In the early days of the internet, one astronomer turned part-time sysadmin uncovers a hacker trying to steal sensitive military information

Cliff Stoll is an astronomer working at Lawrence Berkeley Labs. In his lean time, he is tasked with managing the several computer systems at the labs, which are networked to multiple computer systems outside, giving access to scientists who may be anywhere in the world. An early version of what is now the internet.

He notices a 75c accounting mismatch, and starts down a deep rabbit hole to trace it, culminating in tracking the activities of an ingenious and resourceful hacker who uses the LBL computers as a gateway to gain access to several sensitive military and security computers in an attempt to steal information from them.

Playing an elaborate game of cat-and-mouse, the author does not cut off the hacker, but logs every activity of his on both LBL’s computers and every computer accessed through LBL. He even plants fake data as a honey trap to lure the hacker. His detailed tracking efforts gets the attention of FBI, CIA, and West German police, who all work to corner his unseen adversary.

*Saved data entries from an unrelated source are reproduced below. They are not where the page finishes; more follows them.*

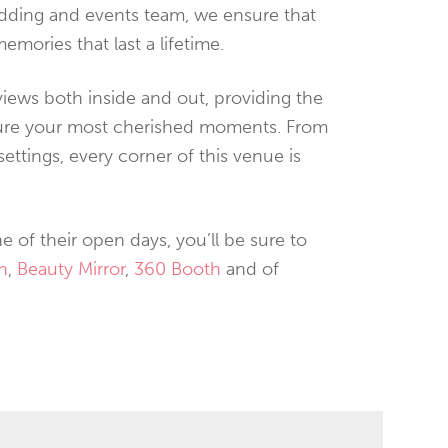
edding and events team, we ensure that
memories that last a lifetime.
iews both inside and out, providing the
ture your most cherished moments. From
ttings, every corner of this venue is
e of their open days, you’ll be sure to
h
,
Beauty Mirror
,
360 Booth
and of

This book gives a great insight into the fledgling days of the internet, when it was just a handful of rag-tag mainframes talking disparate languages and running a myriad set of operating systems. Computer security, such as it was, was rudimentary at best, but mostly non-existent.

A abbreviated version of this book appeared as a “book section” in a Readers’ Digest in the 90’s, which encouraged a lot of readers (including me) to get interested in computer networks. The writing style is conversational and engaging. It almost reads like a mystery, detective or spy novel, but it’s so much more exciting because it’s all true. An excellent read.